* _REQUIRED WORK_: Your reply should be made up of every line in the records below that holds the string "Peter".

* _DATA FOR THIS EXERCISE_:

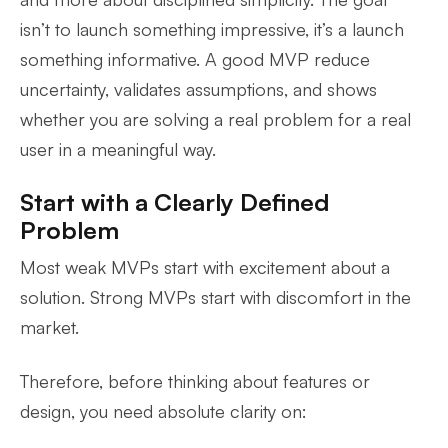
isn’t to launch something impressive, it’s a launch
something informative. A good MVP reduce
uncertainty, validates assumptions, and shows
whether you are solving a real problem for a real
user in a meaningful way.
Start with a Clearly Defined
Problem
Most weak MVPs start with excitement about a
solution. Strong MVPs start with discomfort in the
market.
Therefore, before thinking about features or
design, you need absolute clarity on:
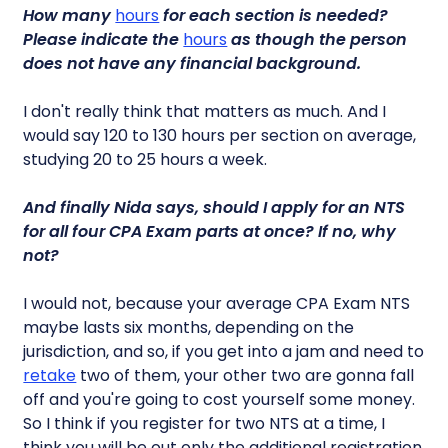
How many
hours
for each section is needed?
Please indicate the
hours
as though the person
does not have any financial background.
I don't really think that matters as much. And I
would say 120 to 130 hours per section on average,
studying 20 to 25 hours a week.
And finally Nida says, should I apply for an NTS
for all four CPA Exam parts at once? If no, why
not?
I would not, because your average CPA Exam NTS
maybe lasts six months, depending on the
jurisdiction, and so, if you get into a jam and need to
retake
two of them, your other two are gonna fall
off and you're going to cost yourself some money.
So I think if you register for two NTS at a time, I
think you will be out only the additional registration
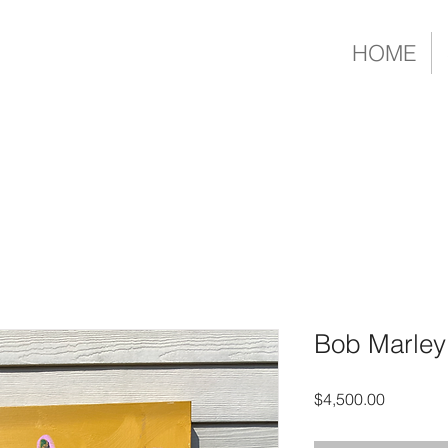
HOME
Bob Marley
Price
$4,500.00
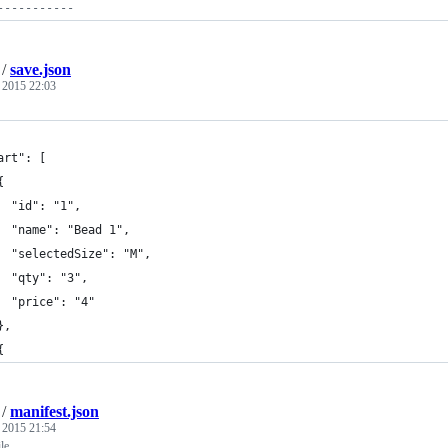
-----------
/
save.json
, 2015 22:03
art": [
{
  "id": "1",
  "name": "Bead 1",
  "selectedSize": "M",
  "qty": "3",
  "price": "4"
},
{
/
manifest.json
, 2015 21:54
ile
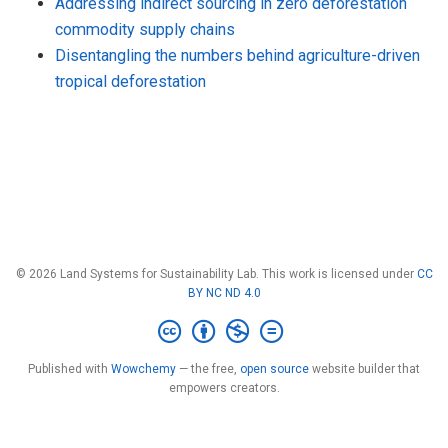
Addressing indirect sourcing in zero deforestation
commodity supply chains
Disentangling the numbers behind agriculture-driven
tropical deforestation
© 2026 Land Systems for Sustainability Lab. This work is licensed under
CC
BY NC ND 4.0
Published with
Wowchemy
— the free,
open source
website builder that
empowers creators.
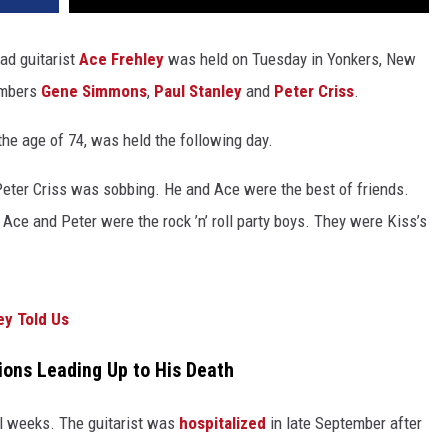
ad guitarist
Ace Frehley
was held on Tuesday in Yonkers, New
embers
Gene Simmons
,
Paul Stanley
and
Peter Criss
.
the age of 74, was held the following day.
“Peter Criss was sobbing. He and Ace were the best of friends.
ce and Peter were the rock ’n’ roll party boys. They were Kiss’s
ey Told Us
ions Leading Up to His Death
al weeks. The guitarist was
hospitalized
in late September after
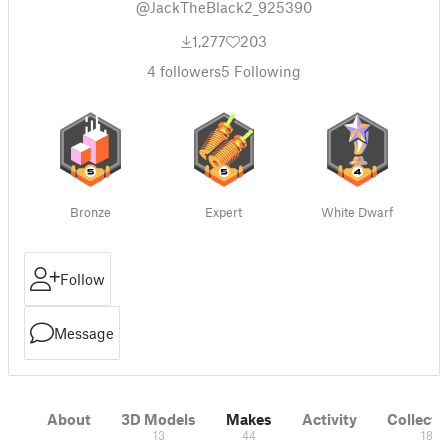
@JackTheBlack2_925390
1,277
203
4
followers
5
Following
Bronze
Expert
White Dwarf
Follow
Message
About
3D Models
Makes
Activity
Collecti
13
44
18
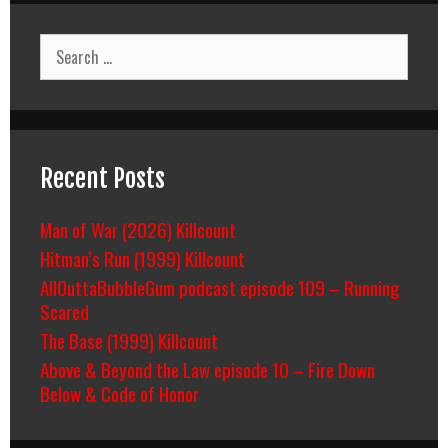
Search
for:
Recent Posts
Man of War (2026) Killcount
Hitman’s Run (1999) Killcount
AllOuttaBubbleGum podcast episode 109 – Running
Scared
The Base (1999) Killcount
Above & Beyond the Law episode 10 – Fire Down
Below & Code of Honor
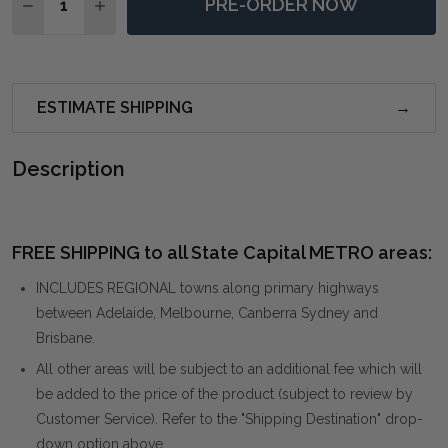
PRE-ORDER NOW
DECREASE QUANTITY OF PACIFIC RATTAN ARMCHAIR
INCREASE QUANTITY OF PACIFIC RATTAN AR
ESTIMATE SHIPPING
Description
FREE SHIPPING to all State Capital METRO areas:
INCLUDES REGIONAL towns along primary highways
between Adelaide, Melbourne, Canberra Sydney and
Brisbane.
All other areas will be subject to an additional fee which will
be added to the price of the product (subject to review by
Customer Service). Refer to the "Shipping Destination" drop-
down option above.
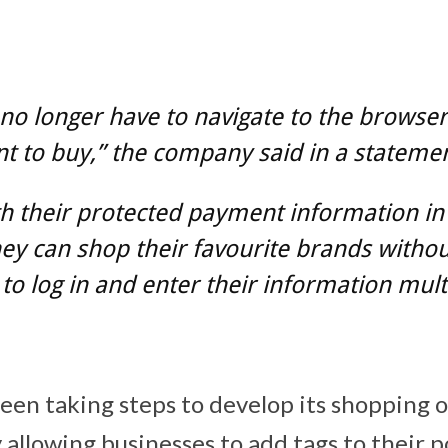
no longer have to navigate to the browse
t to buy,” the company said in a statemen
h their protected payment information in
hey can shop their favourite brands withou
to log in and enter their information mult
een taking steps to develop its shopping 
 allowing businesses to add tags to their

* _TASK RESULT_:
Peter Criss
“Peter Criss was sobbing. He and Ace were the best of friends.
ce and Peter were the rock ’n’ roll party boys. They were Kiss’s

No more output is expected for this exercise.